Apart from the splotchy face, the guy was fairly attractive, which Wren probably had no business thinking, but he was rarely, if ever, appropriate.

Plus, the guy was totally Wren’s type. He was very tall and broad, and though his suit seemed perfectly tailored, he looked uncomfortable in it. Not that Wren could blame him. The only reason he’d lasted so long at BrewBiz—apart from being the silent partner—was that he could come to work in jeans every day.

“Uh,” Wren said at the prolonged silence. “So, do you want this coffee, or…”

“Sorry. Yes. Thank you,” the guy blurted in what Wren now knew was an English accent. “I mean…” He lifted his fingers to his chin and tipped them downward in thanks.

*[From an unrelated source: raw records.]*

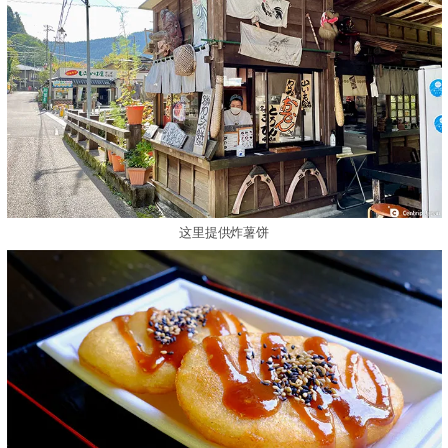
这里提供炸薯饼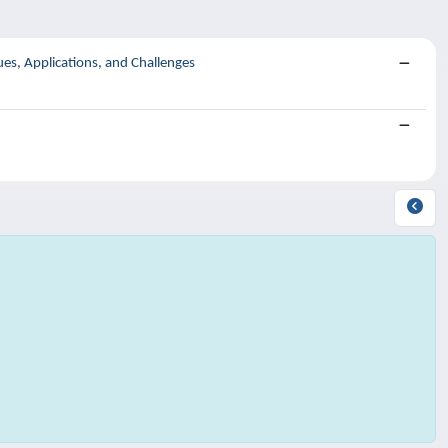
es, Applications, and Challenges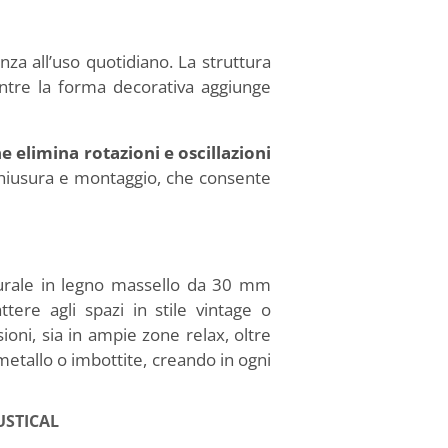
nza all’uso quotidiano. La struttura
ntre la forma decorativa aggiunge
e elimina rotazioni e oscillazioni
i chiusura e montaggio, che consente
naturale in legno massello da 30 mm
ttere agli spazi in stile vintage o
oni, sia in ampie zone relax, oltre
metallo o imbottite, creando in ogni
RUSTICAL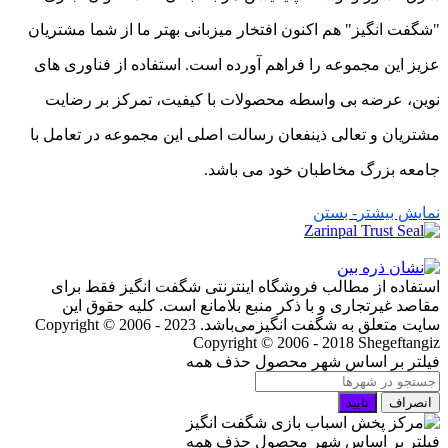
"شگفت انگیز" هم اکنون افتخار میزبانی بهتر ما از شما مشتریان
عزیز این مجموعه را فراهم آورده است. استفاده از فناوری های
نوین، عرضه بی واسطه محصولات با کیفیت، تمرکز بر رضایت
مشتریان و تعالی ذینفعان رسالت اصلی این مجموعه در تعامل با
جامعه بزرگ مخاطبان خود می باشد.
نمایش بیشتر
- بستن
استفاده از مطالب فروشگاه اینترنتی شگفت انگیز فقط برای
مقاصد غیرتجاری و با ذکر منبع بلامانع است. کلیه حقوق این
سایت متعلق به شگفت انگیزمی‌باشد. Copyright © 2006 - 2023
Copyright © 2006 - 2018 Shegeftangiz
فیلتر بر اساس شهر محصول
حذف همه
انصراف
تایید
فیلتر بر اساس شهر محصول
حذف همه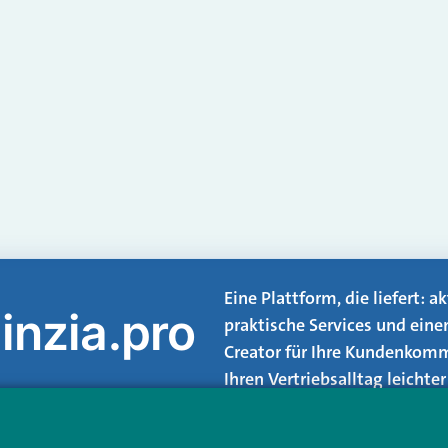
Eine Plattform, die liefert: 
inzia.pro
praktische Services und eine
Creator für Ihre Kundenkomm
Ihren Vertriebsalltag leicht
Login.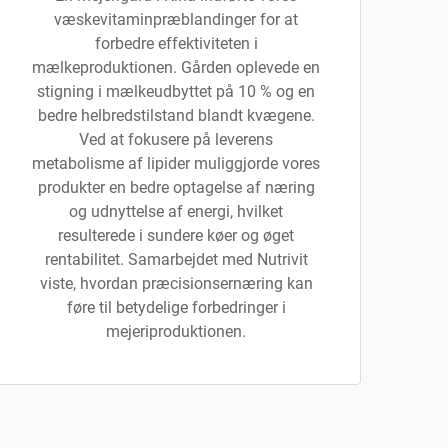
væskevitaminpræblandinger for at
forbedre effektiviteten i
mælkeproduktionen. Gården oplevede en
stigning i mælkeudbyttet på 10 % og en
bedre helbredstilstand blandt kvægene.
Ved at fokusere på leverens
metabolisme af lipider muliggjorde vores
produkter en bedre optagelse af næring
og udnyttelse af energi, hvilket
resulterede i sundere køer og øget
rentabilitet. Samarbejdet med Nutrivit
viste, hvordan præcisionsernæring kan
føre til betydelige forbedringer i
mejeriproduktionen.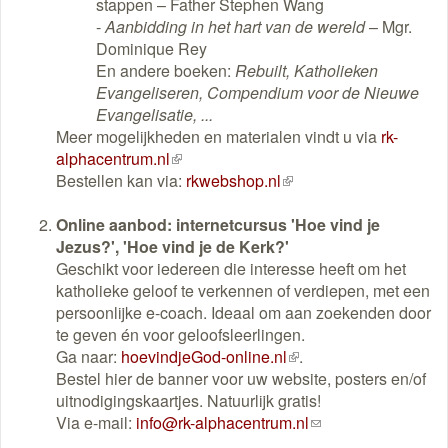
stappen – Father Stephen Wang
-
Aanbidding in het hart van de wereld
– Mgr.
Dominique Rey
En andere boeken:
Rebuilt, Katholieken
Evangeliseren, Compendium voor de Nieuwe
Evangelisatie, ...
Meer mogelijkheden en materialen vindt u via
rk-
alphacentrum.nl
(externe
Bestellen kan via:
link)
rkwebshop.nl
(externe
link)
Online aanbod: internetcursus 'Hoe vind je
Jezus?', 'Hoe vind je de Kerk?'
Geschikt voor iedereen die interesse heeft om het
katholieke geloof te verkennen of verdiepen, met een
persoonlijke e-coach. Ideaal om aan zoekenden door
te geven én voor geloofsleerlingen.
Ga naar:
hoevindjeGod-online.nl
(externe
.
Bestel hier de banner voor uw website, posters en/of
link)
uitnodigingskaartjes. Natuurlijk gratis!
Via e-mail:
info@rk-alphacentrum.nl
(link
stuurt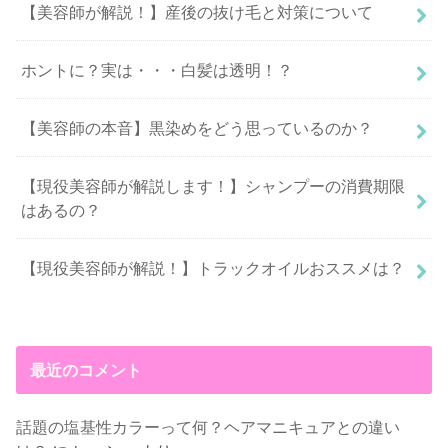
【美容師が解説！】産後の抜け毛と対策について
ホントに？実は・・・白髪は透明！？
【美容師の本音】黒染めをどう思っているのか？
【現役美容師が解説します！】シャンプーの消費期限
はあるの？
【現役美容師が解説！】トラックオイルおススメは？
最近のコメント
話題の塩基性カラーって何？ヘアマニキュアとの違い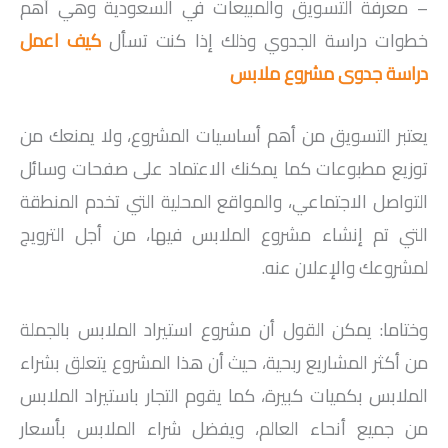
– معرفة التسويق والمبيعات في السعودية وهي أهم
خطوات دراسة الجدوي وذلك إذا كنت تسأل
كيف اعمل
دراسة جدوى مشروع ملابس
يعتبر التسويق من أهم أساسيات المشروع، ولا يمنعك من
توزيع مطبوعات كما يمكنك الاعتماد على صفحات وسائل
التواصل الاجتماعي، والمواقع المحلية التي تخدم المنطقة
التي تم إنشاء مشروع الملابس فيها، من أجل الترويج
لمشروعك والإعلان عنه.
وختاما: يمكن القول أن مشروع استيراد الملابس بالجملة
من أكثر المشاريع ربحية، حيث أن هذا المشروع يتعلق بشراء
الملابس بكميات كبيرة، كما يقوم التجار باستيراد الملابس
من جميع أنحاء العالم، ويفضل شراء الملابس بأسعار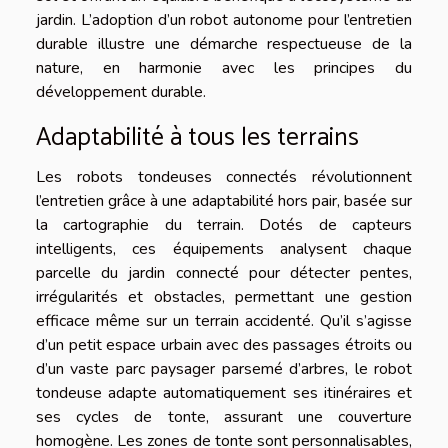
jardin. L’adoption d’un robot autonome pour l’entretien
durable illustre une démarche respectueuse de la
nature, en harmonie avec les principes du
développement durable.
Adaptabilité à tous les terrains
Les robots tondeuses connectés révolutionnent
l’entretien grâce à une adaptabilité hors pair, basée sur
la cartographie du terrain. Dotés de capteurs
intelligents, ces équipements analysent chaque
parcelle du jardin connecté pour détecter pentes,
irrégularités et obstacles, permettant une gestion
efficace même sur un terrain accidenté. Qu’il s’agisse
d’un petit espace urbain avec des passages étroits ou
d’un vaste parc paysager parsemé d’arbres, le robot
tondeuse adapte automatiquement ses itinéraires et
ses cycles de tonte, assurant une couverture
homogène. Les zones de tonte sont personnalisables,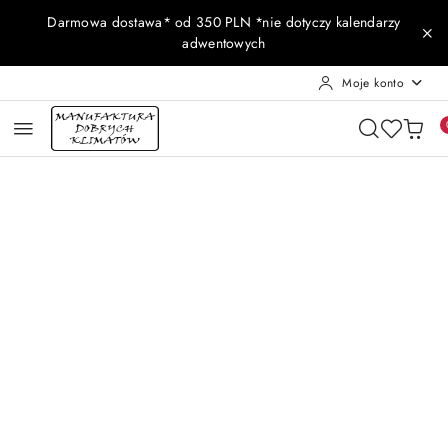
Przejdź do treści głównej
Przejdź do wyszukiwarki
Przejdź do moje konto
Przejdź do menu głównego
Przejdź do opisu produktu
Przejdź do stopki
Darmowa dostawa* od 350 PLN *nie dotyczy kalendarzy
adwentowych
Moje konto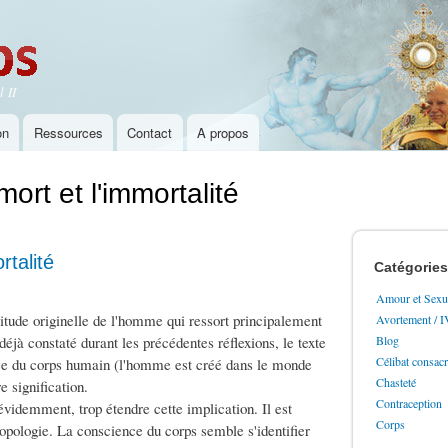
Aller au
contenu
principal
 II
on
Ressources
Contact
A propos
mort et l'immortalité
rtalité
Catégories
Amour et Sexua
olitude originelle de l'homme qui ressort principalement
Avortement / 
éjà constaté durant les précédentes réflexions, le texte
Blog
Célibat consac
nce du corps humain (l'homme est créé dans le monde
Chasteté
 signification.
Contraception
évidemment, trop étendre cette implication. Il est
Corps
ropologie. La conscience du corps semble s'identifier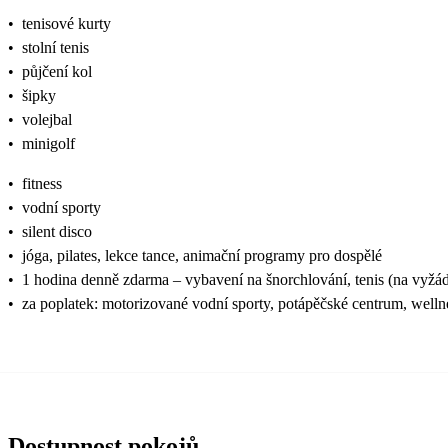
•
tenisové kurty
•
stolní tenis
•
půjčení kol
•
šipky
•
volejbal
•
minigolf
•
fitness
•
vodní sporty
•
silent disco
•
jóga, pilates, lekce tance, animační programy pro dospělé
•
1 hodina denně zdarma – vybavení na šnorchlování, tenis (na vyžád
•
za poplatek: motorizované vodní sporty, potápěčské centrum, welln
Dostupnost pokojů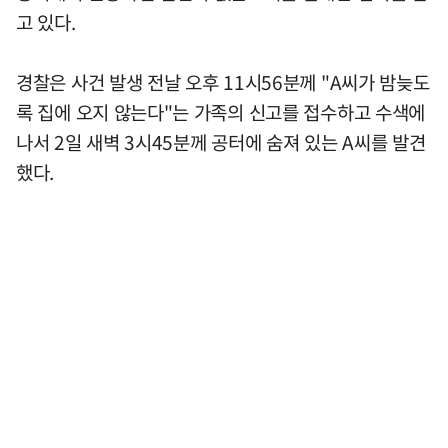
고 있다.
경찰은 사건 발생 전날 오후 11시56분께 "A씨가 밤늦도
록 집에 오지 않는다"는 가족의 신고를 접수하고 수색에
나서 2일 새벽 3시45분께 공터에 숨져 있는 A씨를 발견
했다.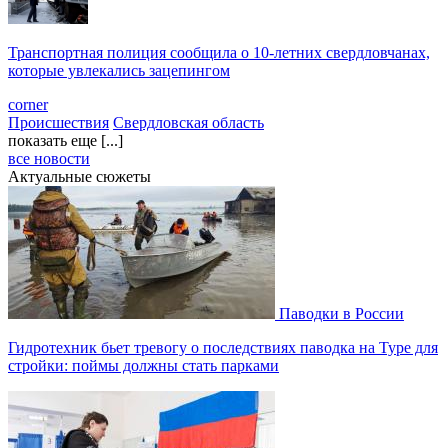
Транспортная полиция сообщила о 10-летних свердловчанах,
которые увлекались зацепингом
corner
Происшествия
Свердловская область
показать еще [...]
все новости
Актуальные сюжеты
Паводки в России
Гидротехник бьет тревогу о последствиях паводка на Туре для
стройки: поймы должны стать парками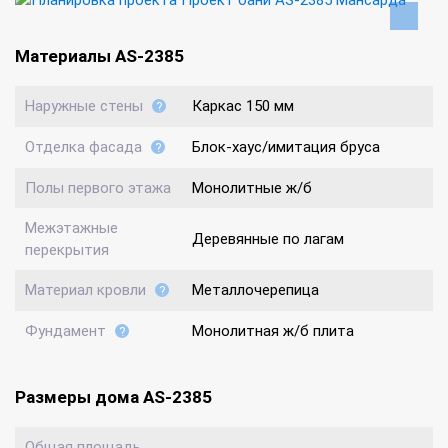
Материалы AS-2385
Наружные стены
Каркас 150 мм
Отделка фасада
Блок-хаус/имитация бруса
Полы первого этажа
Монолитные ж/б
Межэтажные
Деревянные по лагам
перекрытия
Материал кровли
Металлочерепица
Фундамент
Монолитная ж/б плита
Размеры дома AS-2385
Общая площадь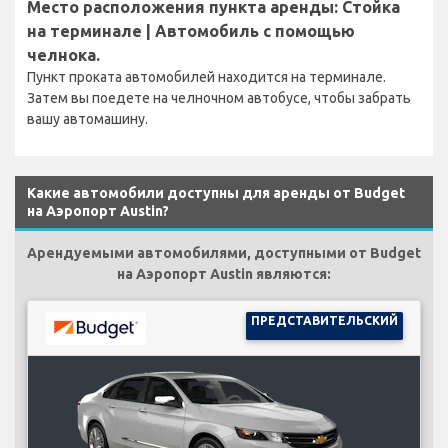
Место расположения пункта аренды: Стойка
на терминале | Автомобиль с помощью
челнока.
Пункт проката автомобилей находится на терминале.
Затем вы поедете на челночном автобусе, чтобы забрать
вашу автомашину.
Какие автомобили доступны для аренды от Budget
на Аэропорт Austin?
Арендуемыми автомобилями, доступными от Budget
на Аэропорт Austin являются:
ПРЕДСТАВИТЕЛЬСКИЙ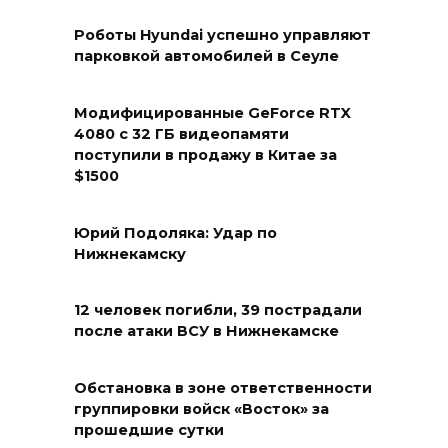
Роботы Hyundai успешно управляют
парковкой автомобилей в Сеуле
Модифицированные GeForce RTX
4080 с 32 ГБ видеопамяти
поступили в продажу в Китае за
$1500
Юрий Подоляка: Удар по
Нижнекамску
12 человек погибли, 39 пострадали
после атаки ВСУ в Нижнекамске
Обстановка в зоне ответственности
группировки войск «Восток» за
прошедшие сутки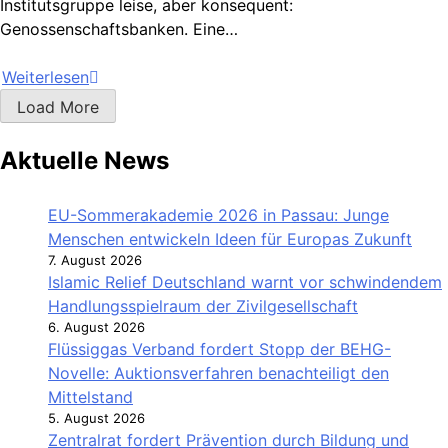
Institutsgruppe leise, aber konsequent:
Genossenschaftsbanken. Eine…
Weiterlesen
Load More
Aktuelle News
EU-Sommerakademie 2026 in Passau: Junge
Menschen entwickeln Ideen für Europas Zukunft
7. August 2026
Islamic Relief Deutschland warnt vor schwindendem
Handlungsspielraum der Zivilgesellschaft
6. August 2026
Flüssiggas Verband fordert Stopp der BEHG-
Novelle: Auktionsverfahren benachteiligt den
Mittelstand
5. August 2026
Zentralrat fordert Prävention durch Bildung und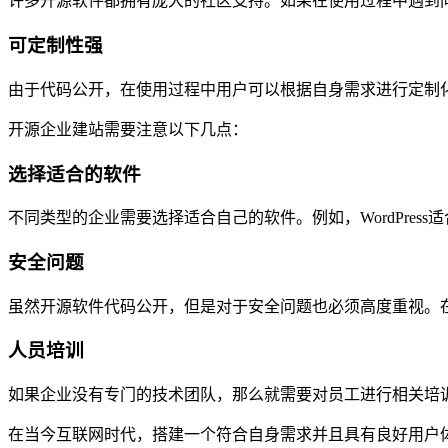
许多开源软件都拥有庞大的社区支持。如果在使用过程中遇到
可定制性强
由于代码公开，在使用过程中用户可以根据自身需求进行定制
开源企业建站需要注意以下几点：
选择适合的软件
不同类型的企业需要选择适合自己的软件。例如，WordPress
安全问题
虽然开源软件代码公开，但是对于安全问题也必须高度重视。
人员培训
如果企业没有专门的技术团队，那么就需要对员工进行相关培
在当今互联网时代，搭建一个符合自身需求并且具有良好用户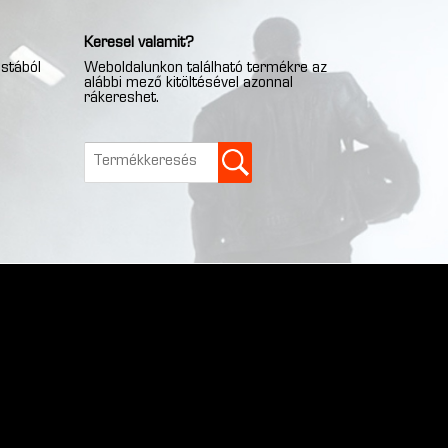
Keresel valamit?
istából
Weboldalunkon található termékre az
alábbi mező kitöltésével azonnal
rákereshet.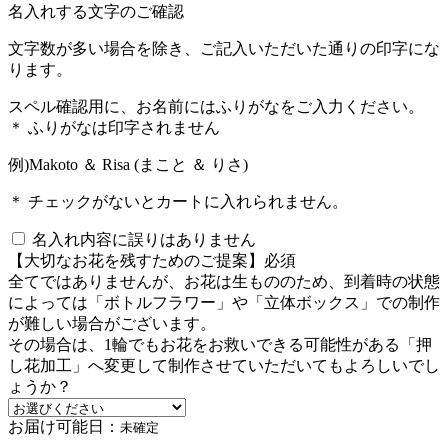
名入れする文字のご確認
文字数が多い場合を除き、ご記入いただいた通りの印字にな
ります。
スペル確認用に、お名前にはふりがなをご入力ください。
＊ ふりがなは印字されません
例)Makoto ＆ Risa (まこと ＆ りさ)
＊ チェックがないとカートに入れられません。
名入れ内容に誤りはありません
【大切なお花を残すためのご提案】
必須
全てではありませんが、お花は生もののため、到着時の状態
によっては「ボトルフラワー」や「立体ボックス」での制作
が難しい場合がございます。
その場合は、1輪でもお花をお救いできる可能性がある「押
し花加工」へ変更して制作させていただいてもよろしいでし
ょうか？
お届け可能日：
未確定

Wren had been wearing CIs since he could remember, and even with all his practice, he usually struggled with accents. His friends growing up would wax poetic about how hot they were, but Wren never got it. Without ever knowing what natural sound was like, accents were always a bit…odd.

He didn’t mind this guy’s voice though. He spoke softly and very politely for a man who was raging out just minutes before.

Wren smiled encouragingly as the guy took the coffee, and the guy tried to grin back, but he looked more constipated than anything.

“Er. I know there are laws here in the US about it, but anywhere close by I can go for a fag?”

Wren blinked in shock, and as it always did, his mind went for low-hanging fruit whenever he was uncomfortable. “I mean, I’m bisexual, but I’m pretty sure it counts. We’ve got a storage closet that would probably fit the both of us.” He dragged his gaze up and down the guy’s large body. “Maybe.”

The guy blinked, then blushed even harder and slapped his hand over his face. If the poor bastard wasn’t careful, he was going to stroke out or something from all the blood rushing toward his head. “That’s not what I—sorry. Fuck. I’m making a right fucking mess of this.”

Wren’s smile softened. “Sorry. I know I’m being kind of a dick because that’s what I do when I get uncomfortable. Though I’m guessing fag means something else wherever you’re from?”

“It…cigarette,” the guy said. Wren only caught part of the sentence, but it was enough.

“Got it. I think I saw that on TV once. My brother got really into some BBC show a few years back about a priest. Anyway…whatever. Sorry for being an asshole.”